If the reason for delaying in-person learning was ultimately to try to prevent Ontario’s hospitals from becoming overwhelmed, it doesn’t follow that the Ontario government would confirm on Tuesday – with still nearly a week yet to go – that students will return to classes next week as planned. There are few indications that Omicron’s effect on hospitals has peaked, and the number of patients in hospital with COVID-19 (which, it should be noted, includes incidental cases) has reached a pandemic high. Indeed, if concerns about the health care system were the point, then the province would have at least waited to see some evidence that the effect of this wave was subsiding.

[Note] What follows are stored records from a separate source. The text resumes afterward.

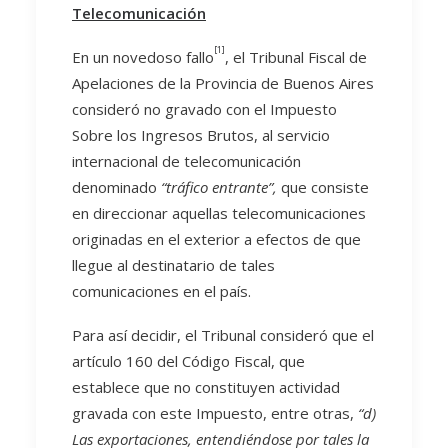
Telecomunicación
[1]
En un novedoso fallo
, el Tribunal Fiscal de
Apelaciones de la Provincia de Buenos Aires
consideró no gravado con el Impuesto
Sobre los Ingresos Brutos, al servicio
internacional de telecomunicación
denominado
“tráfico entrante”,
que consiste
en direccionar aquellas telecomunicaciones
originadas en el exterior a efectos de que
llegue al destinatario de tales
comunicaciones en el país.
Para así decidir, el Tribunal consideró que el
artículo 160 del Código Fiscal, que
establece que no constituyen actividad
gravada con este Impuesto, entre otras,
“d)
Las exportaciones, entendiéndose por tales la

That evidence is not there, yet parents have been told to prepare for in-class learning anyway (which could change by Sunday evening).

The Ontario government is now emphasizing the steps it is taking to make schools safer: high-quality masks for all teachers, more HEPA filters in classrooms, accelerated booster shots for educators, PCR tests for symptomatic students. It has also relaxed rules that previously limited the number of days retired teachers could work as supply teachers in anticipation of absences because of the prevalence of Omicron, though it is doubtful many pension-aged individuals will want to step into classrooms of students where the regular teacher is off sick.

These measures may or may not stave off major outbreaks in schools and classrooms (and we may never know since PCR testing has been limited and schools will no longer be routinely informing students of a positive case in their classrooms, according to the latest guidance from the Ministry of Health). But they still do not explain why it was necessary keep kids out of school for the first two weeks of January. After all, the province already had two weeks for the Christmas holiday during which it could have procured N95 masks, prioritized educators for boosters and sent HEPA filters to schools.

Mr. Ford could almost be forgiven for jerking kids around for two years – for subjecting children and their parents to the enormous emotional strain of enduring instability, among other things – if it was apparent that these decisions were being made because of an unyielding fidelity to precautionary principles. These decisions still would have largely neglected the mental-health effects of rolling lockdowns and school closings, but at least they would’ve been rooted in a genuine desire to preserve the physical health of the greatest number of people in Ontario. The absence of a clear, empirical explanation for closing schools in January – and, even more conspicuously, for announcing they will open now, as hospitalizations are climbing – indicates that something else is driving these decisions. It’s pandemic planning by polling, with children as the collateral damage.